前世を合わせると数年前の正月以来の篠原家だ。
勿論今世では初めて篠原家の門を潜る事になる。
篠原家は代々音楽家を輩出している音楽の名門一家で、家の入口には門があり、その先には人工池と自然が豊富な庭がある、そして肝心の家は滅茶苦茶広いうえに4階建ての所謂豪邸である。それも『超』が付くほどの豪邸だ。
チャイムを鳴らしてから少しだけ待っていると門の方に美人なお姉さんタイプのお手伝いさんがやってきた。
「すみません彩華お嬢様のお知り合いでしょうか」
「突然押しかけてすみません、篠原彩華さんの友達の川崎俊と言います。今日は篠原さんの忘れ物を届けに来ました」
「まあそうだったのですね、今門を開けるので少し待っててください」
「親切にありがとうございます」
彩華の家のお手伝いさん、久しぶりに見たな。
当たり前だが前に見た時よりも若くなっていて、若い頃は美人な人だったんだなと新たな発見をした。

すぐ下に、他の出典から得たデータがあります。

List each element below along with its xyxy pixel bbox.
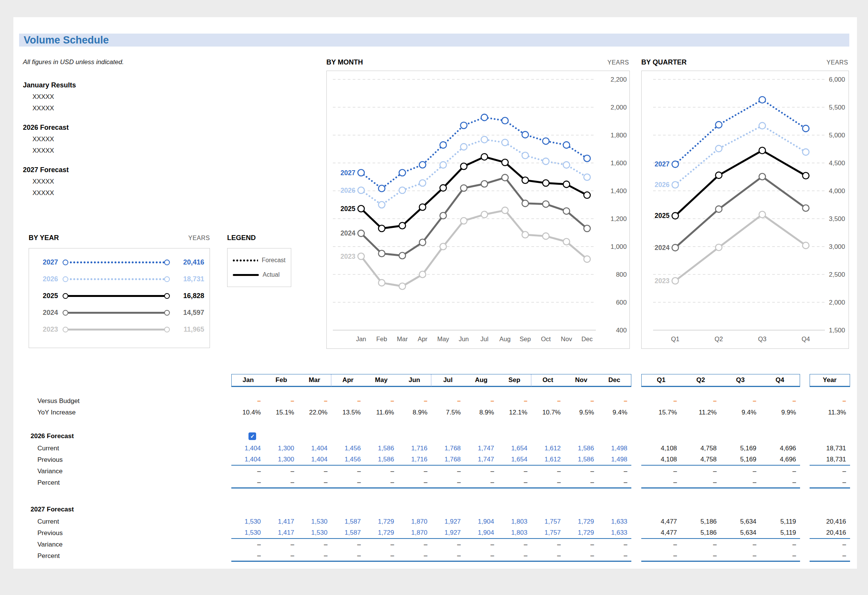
month-value: – bbox=[565, 539, 598, 550]
month-value[interactable]: 1,586 bbox=[565, 443, 598, 454]
svg-text:2027: 2027 bbox=[655, 160, 670, 168]
month-value[interactable]: 1,757 bbox=[531, 527, 565, 539]
month-value[interactable]: 1,747 bbox=[465, 454, 498, 466]
by-quarter-years-label: YEARS bbox=[826, 59, 848, 66]
month-value[interactable]: 1,404 bbox=[298, 454, 331, 466]
legend-entry: Forecast bbox=[233, 257, 286, 264]
by-month-years-label: YEARS bbox=[607, 59, 629, 66]
month-value[interactable]: 1,729 bbox=[565, 516, 598, 527]
month-value[interactable]: 1,404 bbox=[298, 443, 331, 454]
quarter-value: – bbox=[681, 539, 721, 550]
month-value[interactable]: 1,456 bbox=[331, 443, 365, 454]
month-value: 7.5% bbox=[431, 407, 465, 418]
month-value: – bbox=[498, 477, 531, 489]
month-value[interactable]: 1,612 bbox=[531, 454, 565, 466]
svg-text:1,200: 1,200 bbox=[610, 215, 627, 223]
month-value[interactable]: 1,530 bbox=[298, 516, 331, 527]
month-value: – bbox=[365, 550, 398, 562]
quarter-value: – bbox=[760, 550, 800, 562]
by-year-row: 202414,597 bbox=[29, 304, 210, 321]
month-value: – bbox=[331, 550, 365, 562]
year-line bbox=[64, 293, 168, 299]
month-value[interactable]: 1,716 bbox=[398, 454, 431, 466]
month-value[interactable]: 1,587 bbox=[331, 516, 365, 527]
month-value: – bbox=[531, 466, 565, 477]
year-value: 18,731 bbox=[174, 275, 204, 283]
year-value: 18,731 bbox=[810, 443, 850, 454]
year-label: 2024 bbox=[34, 309, 58, 317]
month-value[interactable]: 1,904 bbox=[465, 527, 498, 539]
month-value: – bbox=[531, 477, 565, 489]
month-value: 8.9% bbox=[398, 407, 431, 418]
forecast-2026-checkbox[interactable]: ✓ bbox=[248, 432, 256, 440]
month-value[interactable]: 1,612 bbox=[531, 443, 565, 454]
svg-text:Mar: Mar bbox=[397, 335, 408, 342]
month-value[interactable]: 1,927 bbox=[431, 527, 465, 539]
month-value[interactable]: 1,654 bbox=[498, 454, 531, 466]
month-value[interactable]: 1,757 bbox=[531, 516, 565, 527]
by-month-chart: 2,2002,0001,8001,6001,4001,2001,00080060… bbox=[326, 71, 630, 349]
table-row: Versus Budget––––––––––––––––– bbox=[23, 395, 851, 407]
month-value[interactable]: 1,498 bbox=[598, 443, 631, 454]
quarter-value: – bbox=[721, 395, 760, 407]
month-value: – bbox=[398, 395, 431, 407]
quarter-value: – bbox=[641, 539, 681, 550]
month-value: 8.9% bbox=[465, 407, 498, 418]
table-row: Current1,5301,4171,5301,5871,7291,8701,9… bbox=[23, 516, 851, 527]
placeholder-cell: XXXXX bbox=[32, 147, 183, 155]
month-value[interactable]: 1,404 bbox=[231, 443, 265, 454]
year-column-header: Year bbox=[810, 374, 850, 387]
quarter-value: 5,119 bbox=[760, 527, 800, 539]
month-value[interactable]: 1,716 bbox=[398, 443, 431, 454]
month-value[interactable]: 1,633 bbox=[598, 516, 631, 527]
month-value[interactable]: 1,633 bbox=[598, 527, 631, 539]
month-column-header: Oct bbox=[531, 374, 565, 387]
month-value: – bbox=[331, 477, 365, 489]
month-value[interactable]: 1,729 bbox=[365, 527, 398, 539]
month-value[interactable]: 1,586 bbox=[365, 443, 398, 454]
month-value[interactable]: 1,587 bbox=[331, 527, 365, 539]
month-value[interactable]: 1,904 bbox=[465, 516, 498, 527]
month-value[interactable]: 1,417 bbox=[265, 516, 298, 527]
month-value[interactable]: 1,729 bbox=[565, 527, 598, 539]
month-value: – bbox=[465, 466, 498, 477]
month-value[interactable]: 1,417 bbox=[265, 527, 298, 539]
block-title: 2027 Forecast bbox=[23, 506, 231, 513]
month-value[interactable]: 1,300 bbox=[265, 443, 298, 454]
month-value: – bbox=[598, 539, 631, 550]
month-value[interactable]: 1,803 bbox=[498, 516, 531, 527]
month-value[interactable]: 1,870 bbox=[398, 516, 431, 527]
month-value[interactable]: 1,870 bbox=[398, 527, 431, 539]
month-value: 15.1% bbox=[265, 407, 298, 418]
quarter-value: – bbox=[681, 550, 721, 562]
month-value[interactable]: 1,586 bbox=[365, 454, 398, 466]
month-value[interactable]: 1,586 bbox=[565, 454, 598, 466]
month-value[interactable]: 1,530 bbox=[231, 527, 265, 539]
month-value: – bbox=[231, 395, 265, 407]
month-value[interactable]: 1,300 bbox=[265, 454, 298, 466]
month-value[interactable]: 1,768 bbox=[431, 454, 465, 466]
month-value[interactable]: 1,530 bbox=[231, 516, 265, 527]
month-value[interactable]: 1,654 bbox=[498, 443, 531, 454]
quarter-value: 4,108 bbox=[641, 443, 681, 454]
month-column-header: Mar bbox=[298, 374, 331, 387]
month-value[interactable]: 1,768 bbox=[431, 443, 465, 454]
svg-text:2027: 2027 bbox=[340, 169, 355, 177]
year-value: – bbox=[810, 395, 850, 407]
month-value[interactable]: 1,530 bbox=[298, 527, 331, 539]
svg-text:5,500: 5,500 bbox=[829, 104, 845, 111]
month-value[interactable]: 1,747 bbox=[465, 443, 498, 454]
month-value[interactable]: 1,803 bbox=[498, 527, 531, 539]
quarter-value: 11.2% bbox=[681, 407, 721, 418]
month-value[interactable]: 1,498 bbox=[598, 454, 631, 466]
svg-text:Jul: Jul bbox=[480, 335, 488, 342]
month-value[interactable]: 1,456 bbox=[331, 454, 365, 466]
month-value[interactable]: 1,729 bbox=[365, 516, 398, 527]
month-value: – bbox=[531, 550, 565, 562]
month-value[interactable]: 1,404 bbox=[231, 454, 265, 466]
table-row: Current1,4041,3001,4041,4561,5861,7161,7… bbox=[23, 443, 851, 454]
quarter-value: 5,634 bbox=[721, 527, 760, 539]
by-quarter-chart: 6,0005,5005,0004,5004,0003,5003,0002,500… bbox=[641, 71, 849, 349]
month-column-header: Nov bbox=[565, 374, 598, 387]
month-value[interactable]: 1,927 bbox=[431, 516, 465, 527]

例のお手伝いさんに門を開けてもらい、そのまま案内されるがままに篠原家へとお邪魔することになった。
「現在当主様、並びに奥様は外出中でして今この屋敷にいるのは彩華お嬢様と私だけになります」
「そうだったのですね。できたら挨拶をしたかったのですがまたの機会にさせていただきます」
「川崎さんは高校1年生なのに礼儀正しいですね。さて、こちらの部屋の奥に彩華お嬢様がいらっしゃいます」
そう言って美人なお手伝いさんがノックをして彩華の部屋のドアを開けた。
すると部屋の中で必死な顔をして何かを探している彩華とつい目が合ってしまった。
「なんで川崎君がここに……?」
あからさまにまずそうな表情を浮かべた彩華は頼りない声でそう呟いた。
別に楽譜を忘れて焦って探しているくらいで何も彩華に対する評価は変わらないのに。
「ここにいる理由はこれだな。はいよ、これが探し物でしょ? お嬢様」
そう言って俺は彩華の楽譜をバックから取り出したのだった。